Professor Andrew Plummer
Director, Centre for Power Transmission and Motion Control
University of Bath, UK
Andrew Plummer is Professor of Machine Systems at the University of Bath, UK. His research interests are in the field of motion and force control, including inverse-model based control of electrohydraulic servosystems, hybrid hydraulic/piezoelectric actuation, wave energy converter power take off optimisation, active vehicle control, powered prosthetics, and active structures. He received his PhD degree from the University of Bath in 1991, for research in the field of adaptive control of electrohydraulic systems. He worked as a research engineer developing flight simulator motion systems before taking up a lecturing post at the University of Leeds. From 1999 he was global control systems R&D manager for Instron, manufacturers of materials and structural testing systems. Here he developed model-based control methods for high performance electrohydraulic test systems, including crash-testing catapults, Formula One racing car test rigs, earthquake simulation tables, and both very high speed and high frequency materials testing machines. Professor Plummer was appointed to his present position in 2006. The Centre for Power Transmission and Motion Control, founded in 1968, has an international reputation as a centre of excellence in hydraulics, mechanical power transmission and motion control systems, with applications in the aerospace, automotive, robotics and renewable energy sectors amongst others. Professor Plummer has chaired the UK Automatic Control Council, the IMechE Mechatronics Informatics and Control Group, and is currently Chair of the Global Fluid Power Society. He is Associate Editor for IFAC Control Engineering Practice and the International Journal of Fluid Power.
Smart integrated fluid power devices
A traditional hydraulic actuation system consists of a collection of separate components – e.g. cylinder, valve, manifold, sensors and electronics – which have to specified and interfaced together by a system integrator. Not only does the system integrator need to be a highly skilled designer, but assembly is a complex task, and interfaces (hydraulic, mechanical and electrical) are expensive and sometimes unreliable. In this address, I discuss the prospects for future integrated hydromechatronic devices, in which all the separate elements are supplied into a single ‘plug and play’ unit. This is enabled using additive manufacture of structural elements, giving a space and weight efficient integrated physical device.
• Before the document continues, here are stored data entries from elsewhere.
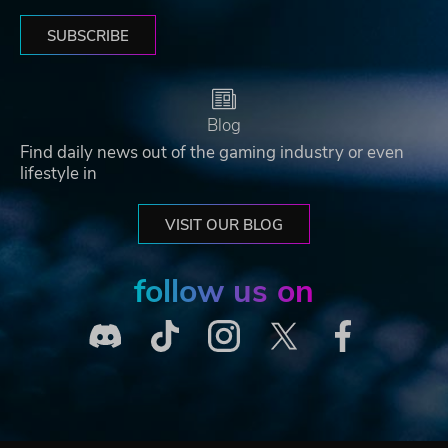
SUBSCRIBE
Blog
Find daily news out of the gaming industry or even
lifestyle in
VISIT OUR BLOG
follow us on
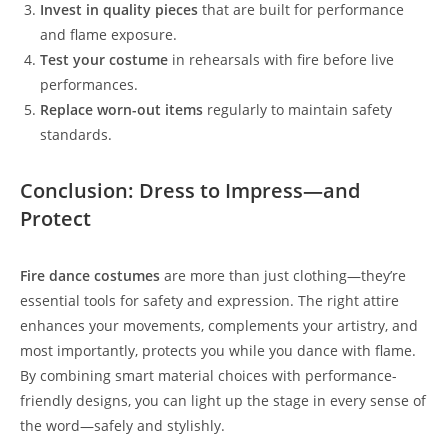
Invest in quality pieces
that are built for performance
and flame exposure.
Test your costume
in rehearsals with fire before live
performances.
Replace worn-out items
regularly to maintain safety
standards.
Conclusion: Dress to Impress—and
Protect
Fire dance costumes
are more than just clothing—they’re
essential tools for safety and expression. The right attire
enhances your movements, complements your artistry, and
most importantly, protects you while you dance with flame.
By combining smart material choices with performance-
friendly designs, you can light up the stage in every sense of
the word—safely and stylishly.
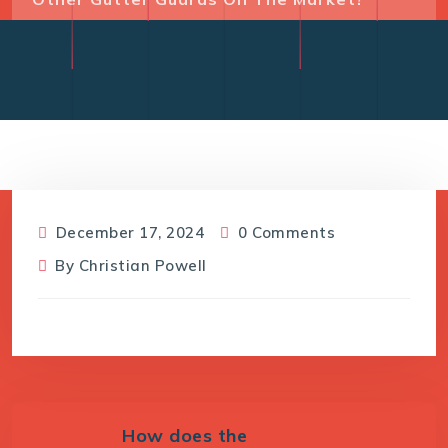
December 17, 2024
0 Comments
By
Christian Powell
How does the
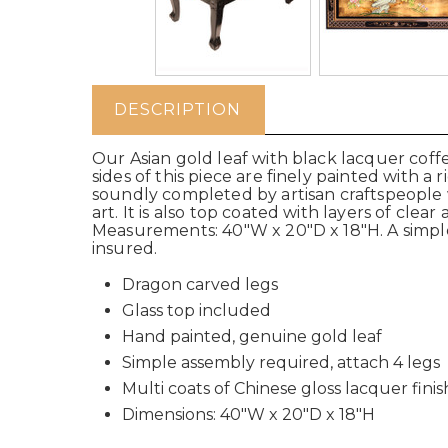
DESCRIPTION
Our Asian gold leaf with black lacquer coff
sides of this piece are finely painted with 
soundly completed by artisan craftspeople 
art. It is also top coated with layers of clea
Measurements: 40"W x 20"D x 18"H. A simple
insured.
Dragon carved legs
Glass top included
Hand painted, genuine gold leaf
Simple assembly required, attach 4 legs
Multi coats of Chinese gloss lacquer finis
Dimensions: 40"W x 20"D x 18"H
By building a valve (for valve-controlled actuators) or a pump (for a pump-controlled actuators) directly into the cylinder body, also with a known and integrated set of sensors, the control algorithm for the device can also be optimised for the fixed hardware set. Examples will be given which include small but powerful actuators for mobile robots, and integrated actuation in powered prostheses.
Professor Katharina Schmitz
Director of the Institute for Fluid Power Drives and Systems (ifas)
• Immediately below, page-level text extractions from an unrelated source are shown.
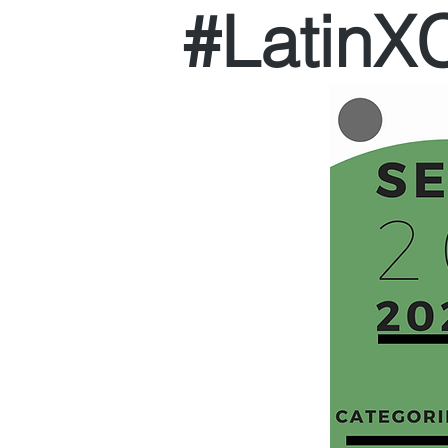
#Latin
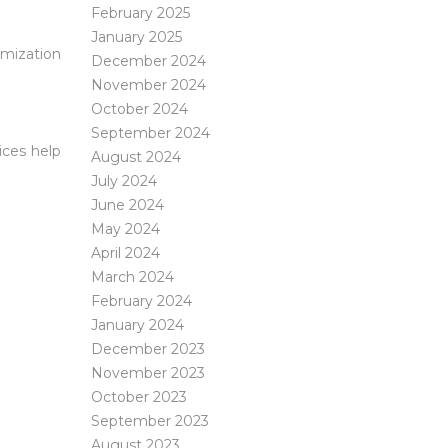
February 2025
January 2025
imization
December 2024
November 2024
October 2024
September 2024
ices help
August 2024
July 2024
June 2024
May 2024
April 2024
March 2024
February 2024
January 2024
December 2023
November 2023
October 2023
September 2023
August 2023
RWTH Aachen University, Germany
Prof. Katharina Schmitz graduated in mechanical engineering at RWTH Aachen University in 2010 with part of her studies taking place at Carnegie Mellon University in Pittsburgh (USA) and working in Le Havre (France). After graduation, she worked as a scientific staff member and Deputy Chief Engineer at IFAS, the Institute for Fluid Power Drives and Controls of Prof. Murrenhoff. In 2015, Prof. Schmitz graduated as Dr.-Ing. and started working in the industrial sector for a family-owned company, which focuses on special purpose hydraulic solutions and large cylinders. There, she was promoted to Technical Director in 2016. Since March 2018 she is full professor at RWTH Aachen university and Director of ifas, the Institute or Fluid Power Drives and Systems.
Global Challenges – how can fluid power contribute?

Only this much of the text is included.